[Opening Data provided section]
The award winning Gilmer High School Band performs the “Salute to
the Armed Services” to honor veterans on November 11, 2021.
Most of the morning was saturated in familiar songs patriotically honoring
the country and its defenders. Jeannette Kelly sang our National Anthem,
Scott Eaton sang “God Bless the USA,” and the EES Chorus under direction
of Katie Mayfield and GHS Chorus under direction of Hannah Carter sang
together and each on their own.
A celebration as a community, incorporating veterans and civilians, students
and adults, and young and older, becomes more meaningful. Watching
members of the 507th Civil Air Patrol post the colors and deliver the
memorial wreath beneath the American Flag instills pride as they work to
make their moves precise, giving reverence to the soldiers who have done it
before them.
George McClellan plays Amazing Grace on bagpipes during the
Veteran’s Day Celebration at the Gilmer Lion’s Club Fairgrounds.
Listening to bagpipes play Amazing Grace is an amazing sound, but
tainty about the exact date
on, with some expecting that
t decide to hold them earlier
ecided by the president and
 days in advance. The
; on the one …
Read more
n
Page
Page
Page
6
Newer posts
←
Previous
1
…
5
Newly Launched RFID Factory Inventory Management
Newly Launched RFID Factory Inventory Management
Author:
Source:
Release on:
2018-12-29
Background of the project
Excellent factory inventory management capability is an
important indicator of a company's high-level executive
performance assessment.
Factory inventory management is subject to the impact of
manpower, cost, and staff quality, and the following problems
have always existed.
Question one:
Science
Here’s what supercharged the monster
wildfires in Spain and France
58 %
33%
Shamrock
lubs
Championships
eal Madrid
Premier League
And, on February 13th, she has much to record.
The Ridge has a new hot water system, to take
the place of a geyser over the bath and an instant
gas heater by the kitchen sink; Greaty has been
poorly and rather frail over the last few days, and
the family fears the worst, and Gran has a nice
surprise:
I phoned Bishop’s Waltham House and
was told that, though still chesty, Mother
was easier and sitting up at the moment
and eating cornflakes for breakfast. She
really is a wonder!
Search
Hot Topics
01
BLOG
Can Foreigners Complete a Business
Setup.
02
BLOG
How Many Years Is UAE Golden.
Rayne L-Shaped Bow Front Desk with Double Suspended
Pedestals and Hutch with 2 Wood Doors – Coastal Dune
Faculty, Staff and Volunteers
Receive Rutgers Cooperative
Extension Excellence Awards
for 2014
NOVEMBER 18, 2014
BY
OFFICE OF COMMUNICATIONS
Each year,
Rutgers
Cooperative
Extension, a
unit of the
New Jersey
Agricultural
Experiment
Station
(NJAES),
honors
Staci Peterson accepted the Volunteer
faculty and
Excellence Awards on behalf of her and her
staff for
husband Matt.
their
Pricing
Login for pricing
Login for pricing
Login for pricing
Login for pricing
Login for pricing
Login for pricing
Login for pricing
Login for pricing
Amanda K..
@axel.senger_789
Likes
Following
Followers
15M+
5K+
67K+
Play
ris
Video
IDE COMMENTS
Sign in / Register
[Closing Data provided section]
[Opening Data provided section]
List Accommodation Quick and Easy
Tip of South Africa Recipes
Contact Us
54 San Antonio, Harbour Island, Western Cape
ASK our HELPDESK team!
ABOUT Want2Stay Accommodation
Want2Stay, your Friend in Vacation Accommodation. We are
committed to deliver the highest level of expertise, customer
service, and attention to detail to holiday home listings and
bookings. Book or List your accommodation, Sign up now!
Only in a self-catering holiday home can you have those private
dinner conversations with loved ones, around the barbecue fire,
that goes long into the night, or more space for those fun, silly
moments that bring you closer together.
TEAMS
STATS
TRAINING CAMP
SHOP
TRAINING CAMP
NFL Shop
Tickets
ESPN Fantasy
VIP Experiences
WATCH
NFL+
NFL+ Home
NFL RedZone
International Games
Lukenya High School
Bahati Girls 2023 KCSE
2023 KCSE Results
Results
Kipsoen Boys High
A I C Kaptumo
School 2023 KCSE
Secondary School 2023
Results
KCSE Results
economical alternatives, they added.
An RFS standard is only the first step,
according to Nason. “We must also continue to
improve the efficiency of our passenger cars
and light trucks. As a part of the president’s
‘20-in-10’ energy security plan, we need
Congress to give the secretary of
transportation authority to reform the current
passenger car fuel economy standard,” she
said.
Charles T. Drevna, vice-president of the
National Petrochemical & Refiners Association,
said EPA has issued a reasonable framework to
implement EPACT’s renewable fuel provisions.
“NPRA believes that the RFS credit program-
[Closing Data provided section]
[Opening Data provided section]
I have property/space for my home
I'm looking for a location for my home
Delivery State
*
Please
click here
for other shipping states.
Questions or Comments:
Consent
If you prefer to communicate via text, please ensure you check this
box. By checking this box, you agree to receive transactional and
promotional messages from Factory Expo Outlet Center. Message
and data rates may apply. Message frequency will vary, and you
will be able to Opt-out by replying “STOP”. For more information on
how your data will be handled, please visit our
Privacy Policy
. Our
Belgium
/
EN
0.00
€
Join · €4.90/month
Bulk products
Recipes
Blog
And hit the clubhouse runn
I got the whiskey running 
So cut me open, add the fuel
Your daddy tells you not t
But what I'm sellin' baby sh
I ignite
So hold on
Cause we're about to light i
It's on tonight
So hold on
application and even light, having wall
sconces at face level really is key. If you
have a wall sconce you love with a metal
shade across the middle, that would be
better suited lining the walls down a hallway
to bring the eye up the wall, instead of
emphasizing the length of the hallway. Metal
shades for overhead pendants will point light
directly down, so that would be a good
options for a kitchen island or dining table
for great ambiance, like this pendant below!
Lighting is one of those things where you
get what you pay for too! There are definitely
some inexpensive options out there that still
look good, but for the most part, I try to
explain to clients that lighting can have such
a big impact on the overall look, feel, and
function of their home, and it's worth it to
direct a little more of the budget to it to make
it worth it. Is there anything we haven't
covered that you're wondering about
[Closing Data provided section]
In the records above, find the line with "have a wall sconce you love with a metal"; write out exactly that line and each one after it, stopping after the line with "it worth it. Is there anything we haven't".

» **Exercise output**
have a wall sconce you love with a metal
shade across the middle, that would be
better suited lining the walls down a hallway
to bring the eye up the wall, instead of
emphasizing the length of the hallway. Metal
shades for overhead pendants will point light
directly down, so that would be a good
options for a kitchen island or dining table
for great ambiance, like this pendant below!
Lighting is one of those things where you
get what you pay for too! There are definitely
some inexpensive options out there that still
look good, but for the most part, I try to
explain to clients that lighting can have such
a big impact on the overall look, feel, and
function of their home, and it's worth it to
direct a little more of the budget to it to make
it worth it. Is there anything we haven't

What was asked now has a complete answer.